MATERIAL SHOWN -
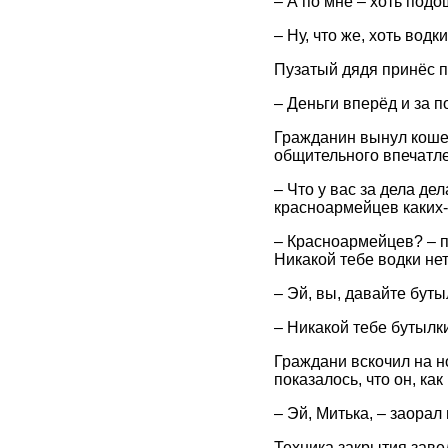
– А по мне – хоть под
– Ну, что же, хоть водк
Пузатый дядя принёс п
– Деньги вперёд и за по
Гражданин вынул кошел
общительного впечатлен
– Что у вас за дела де
красноармейцев каких
– Красноармейцев? – п
Никакой тебе водки нет
– Эй, вы, давайте буты
– Никакой тебе бутылк
Граждани вскочил на н
показалось, что он, ка
– Эй, Митька, – заорал
Техника закрытия заве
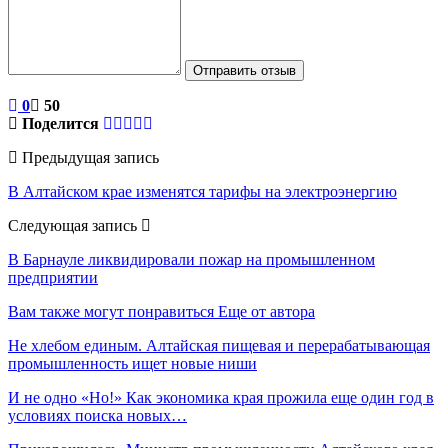
Отправить отзыв
0
50
Поделится
Предыдущая запись
В Алтайском крае изменятся тарифы на электроэнергию
Следующая запись
В Барнауле ликвидировали пожар на промышленном
предприятии
Вам также могут понравиться
Еще от автора
Не хлебом единым. Алтайская пищевая и перерабатывающая
промышленность ищет новые ниши
И не одно «Но!» Как экономика края прожила еще один год в
условиях поиска новых…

WORK TO COMPLETE - All records above are to be repeated exactly, with the images left out.

WRITTEN REPLY -
– А по мне – хоть под
– Ну, что же, хоть водк
Пузатый дядя принёс п
– Деньги вперёд и за по
Гражданин вынул кошел
общительного впечатлен
– Что у вас за дела де
красноармейцев каких
– Красноармейцев? – п
Никакой тебе водки нет
– Эй, вы, давайте буты
– Никакой тебе бутылк
Граждани вскочил на н
показалось, что он, ка
– Эй, Митька, – заорал
Техника закрытия заве
Отправить отзыв
0
50
Поделится
Предыдущая запись
В Алтайском крае изменятся тарифы на электроэнергию
Следующая запись
В Барнауле ликвидировали пожар на промышленном
предприятии
Вам также могут понравиться
Еще от автора
Не хлебом единым. Алтайская пищевая и перерабатывающая
промышленность ищет новые ниши
И не одно «Но!» Как экономика края прожила еще один год в
условиях поиска новых…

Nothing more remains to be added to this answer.